The Hoarchive

Satire, freshly squeezed from Warwick Uni

The Hoar book, pictured on a white studio background.

WankSoc Circle Week 9 (theme: fucking togas, of course)

Sweet drinks, bare chests and society job titles.

WankSoc Circle Week 9 (theme: fucking togas, of course)

If only Euclid knew the Pandora’s box he would unleash when he published Elements. Indeed, togas are also a relic of his time, and purple was then considered a regal colour. Perhaps that was the prerogative of the intellectual advancements of the antiquities all along — to enrich the lives of Assistant Social Secretaries of the mixed korfball fourth team, millenia down the line. Truly, it is only at Warwick where you may find people with such good chat that they are enthralled — every Wednesday — with the prospect of sitting in a circle, cider in hand, playing drinking games to the tune of Mr Brightside.

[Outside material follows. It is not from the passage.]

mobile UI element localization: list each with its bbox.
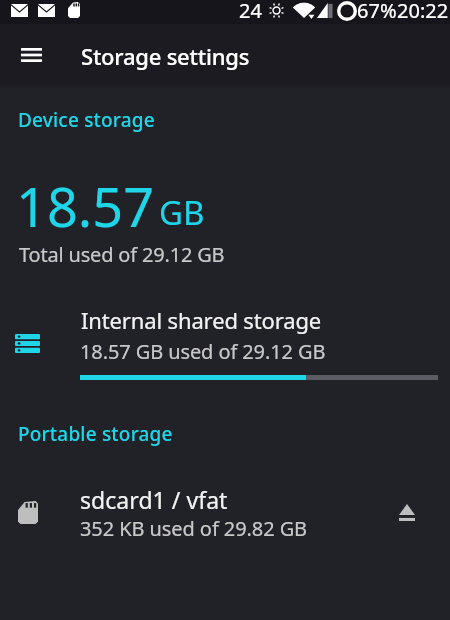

It’s just a good laugh really, something where I can loosen up once a week: it’s tough being a student here sometimes — I have a 1,500 word essay and two 40-page readings, all due three weeks from now. Josh, second year PPE (just P, he dropped the other two) student, on exec of Warwick Underachievers in Finance Society, as co-ordinator of Dreams & Aspirations.

Dreams and aspirations indeed are what keeps Josh going as he sheds his Superdry hoodie and dons a toga; fantasies of perhaps one day having a windowed office in Canary Wharf, thanking this great university for all the opportunities it afforded him.